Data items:
══════

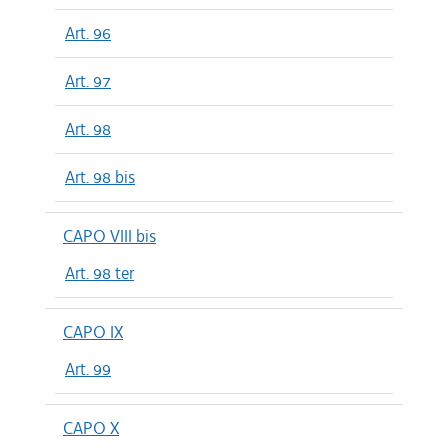
Art. 96
Art. 97
Art. 98
Art. 98 bis
CAPO VIII bis
Art. 98 ter
CAPO IX
Art. 99
CAPO X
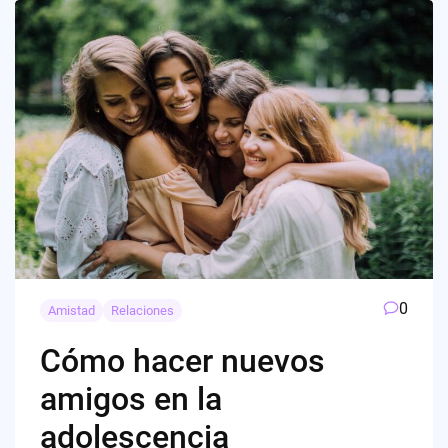
0
Amistad
Relaciones
Cómo hacer nuevos
amigos en la
adolescencia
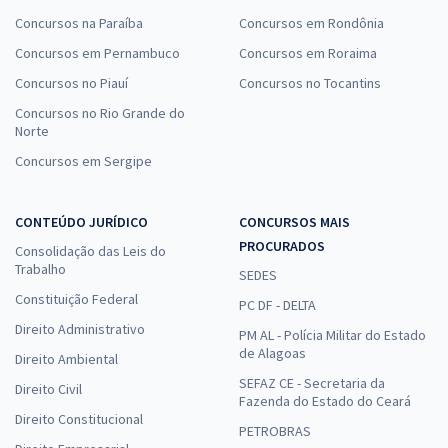
Concursos na Paraíba
Concursos em Rondônia
Concursos em Pernambuco
Concursos em Roraima
Concursos no Piauí
Concursos no Tocantins
Concursos no Rio Grande do
Norte
Concursos em Sergipe
CONTEÚDO JURÍDICO
CONCURSOS MAIS
PROCURADOS
Consolidação das Leis do
Trabalho
SEDES
Constituição Federal
PC DF - DELTA
Direito Administrativo
PM AL - Polícia Militar do Estado
de Alagoas
Direito Ambiental
SEFAZ CE - Secretaria da
Direito Civil
Fazenda do Estado do Ceará
Direito Constitucional
PETROBRAS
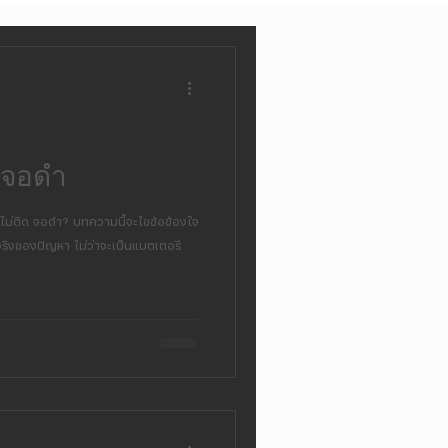
 จอดำ
ม่ติด จอดำ? บทความนี้จะไขข้อข้องใจ
จริงของปัญหา ไม่ว่าจะเป็นแบตเตอรี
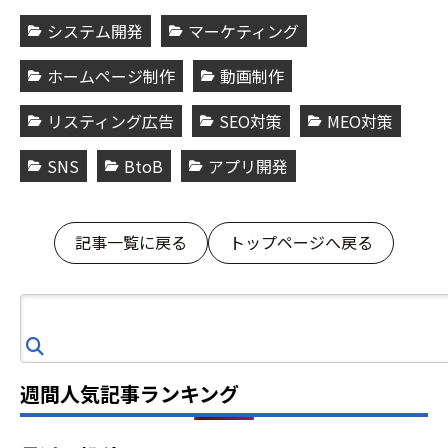
システム開発
マーケティング
ホームページ制作
動画制作
リスティング広告
SEO対策
MEO対策
SNS
BtoB
アプリ開発
記事一覧に戻る
トップページへ戻る
検
索
週間人気記事ランキング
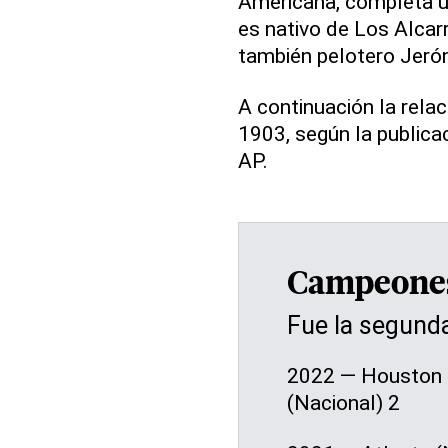
Americana, completa un
es nativo de Los Alcarr
también pelotero Jeró
A continuación la rel
1903, según la publicac
AP.
Campeones 
Fue la segunda
2022 — Houston (
(Nacional) 2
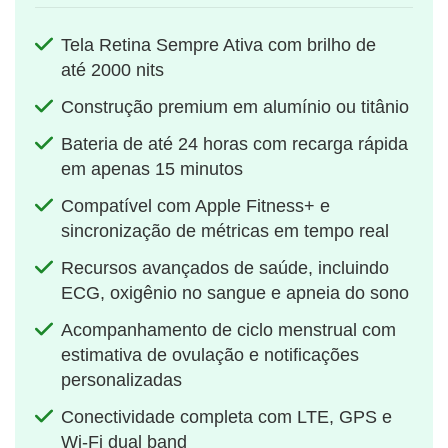
Tela Retina Sempre Ativa com brilho de
até 2000 nits
Construção premium em alumínio ou titânio
Bateria de até 24 horas com recarga rápida
em apenas 15 minutos
Compatível com Apple Fitness+ e
sincronização de métricas em tempo real
Recursos avançados de saúde, incluindo
ECG, oxigênio no sangue e apneia do sono
Acompanhamento de ciclo menstrual com
estimativa de ovulação e notificações
personalizadas
Conectividade completa com LTE, GPS e
Wi-Fi dual band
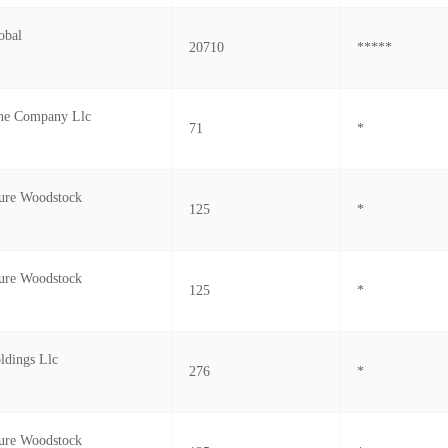
obal
20710
*****
ne Company Llc
71
*
ure Woodstock
125
*
ure Woodstock
125
*
ldings Llc
276
*
ure Woodstock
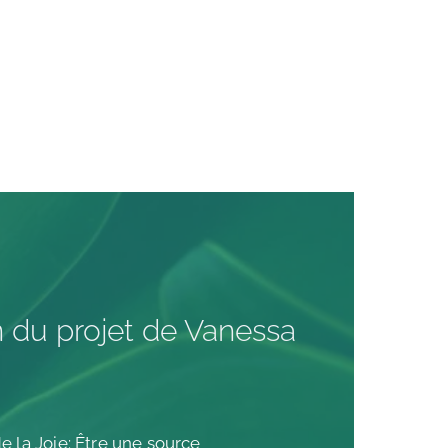
n du projet de Vanessa
 la Joie: Être une source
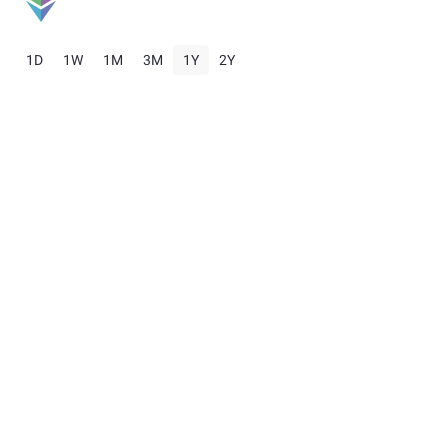
1D
1W
1M
3M
1Y
2Y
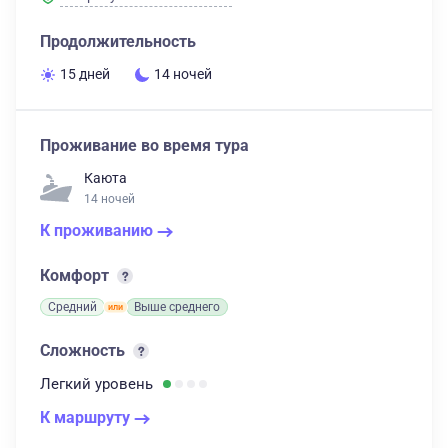
Продолжительность
15 дней
14 ночей
Проживание во время тура
Каюта
14 ночей
К проживанию
Комфорт
Средний
Выше среднего
Сложность
Легкий
уровень
К маршруту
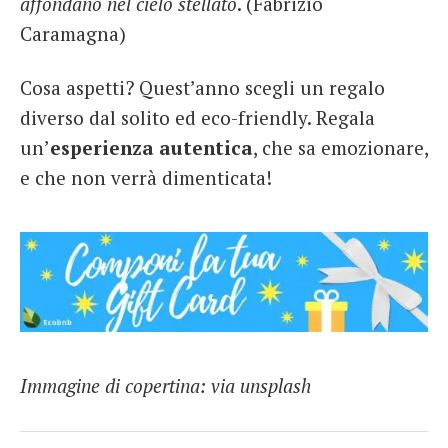
affondano nel cielo stellato
. (Fabrizio
Caramagna)
Cosa aspetti? Quest’anno scegli un regalo
diverso dal solito ed eco-friendly. Regala
un’
esperienza autentica
, che sa emozionare,
e che non verrà dimenticata!
Immagine di copertina: via unsplash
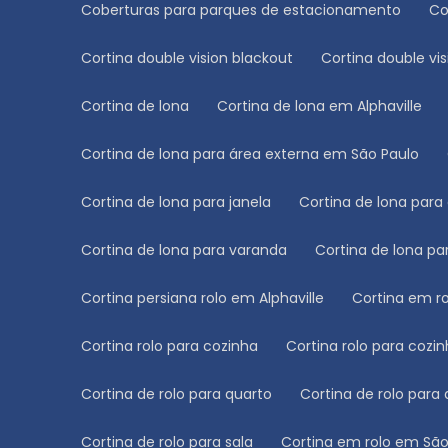
Coberturas para parques de estacionamento
C
Cortina double vision blackout
Cortina double vi
Cortina de lona
Cortina de lona em Alphaville
Cortina de lona para área externa em São Paulo
Cortina de lona para janela
Cortina de lona para
Cortina de lona para varanda
Cortina de lona p
Cortina persiana rolo em Alphaville
Cortina em r
Cortina rolo para cozinha
Cortina rolo para cozi
Cortina de rolo para quarto
Cortina de rolo para
Cortina de rolo para sala
Cortina em rolo em Sã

══════

Your answer must be an exact copy of every entry, with the pictures left out.

Exercise result =>
Art. 96
Art. 97
Art. 98
Art. 98 bis
CAPO VIII bis
Art. 98 ter
CAPO IX
Art. 99
CAPO X
0
Amistad
Relaciones
Cómo hacer nuevos
amigos en la
adolescencia
Concursos na Paraíba
Concursos em Rondônia
Concursos em Pernambuco
Concursos em Roraima
Concursos no Piauí
Concursos no Tocantins
Concursos no Rio Grande do
Norte
Concursos em Sergipe
CONTEÚDO JURÍDICO
CONCURSOS MAIS
PROCURADOS
Consolidação das Leis do
Trabalho
SEDES
Constituição Federal
PC DF - DELTA
Direito Administrativo
PM AL - Polícia Militar do Estado
de Alagoas
Direito Ambiental
SEFAZ CE - Secretaria da
Direito Civil
Fazenda do Estado do Ceará
Direito Constitucional
PETROBRAS
 จอดำ
ม่ติด จอดำ? บทความนี้จะไขข้อข้องใจ
จริงของปัญหา ไม่ว่าจะเป็นแบตเตอรี
システム開発
マーケティング
ホームページ制作
動画制作
リスティング広告
SEO対策
MEO対策
SNS
BtoB
アプリ開発
記事一覧に戻る
トップページへ戻る
検
索
週間人気記事ランキング
Americana, completa un
es nativo de Los Alcarr
también pelotero Jeró
A continuación la rel
1903, según la publicac
AP.
Campeones 
Fue la segunda
2022 — Houston (
(Nacional) 2
Tela Retina Sempre Ativa com brilho de
até 2000 nits
Construção premium em alumínio ou titânio
Bateria de até 24 horas com recarga rápida
em apenas 15 minutos
Compatível com Apple Fitness+ e
sincronização de métricas em tempo real
Recursos avançados de saúde, incluindo
ECG, oxigênio no sangue e apneia do sono
Acompanhamento de ciclo menstrual com
estimativa de ovulação e notificações
personalizadas
Conectividade completa com LTE, GPS e
Wi-Fi dual band
obal
20710
*****
ne Company Llc
71
*
ure Woodstock
125
*
ure Woodstock
125
*
ldings Llc
276
*
ure Woodstock
n du projet de Vanessa
 la Joie: Être une source
1D
1W
1M
3M
1Y
2Y
Продолжительность
15 дней
14 ночей
Проживание во время тура
Каюта
14 ночей
К проживанию
Комфорт
Средний
Выше среднего
Сложность
Легкий
уровень
К маршруту
affondano nel cielo stellato
. (Fabrizio
Caramagna)
Cosa aspetti? Quest’anno scegli un regalo
diverso dal solito ed eco-friendly. Regala
un’
esperienza autentica
, che sa emozionare,
e che non verrà dimenticata!
Immagine di copertina: via unsplash
Coberturas para parques de estacionamento
C
Cortina double vision blackout
Cortina double vi
Cortina de lona
Cortina de lona em Alphaville
Cortina de lona para área externa em São Paulo
Cortina de lona para janela
Cortina de lona para
Cortina de lona para varanda
Cortina de lona p
Cortina persiana rolo em Alphaville
Cortina em r
Cortina rolo para cozinha
Cortina rolo para cozi
Cortina de rolo para quarto
Cortina de rolo para
Cortina de rolo para sala
Cortina em rolo em Sã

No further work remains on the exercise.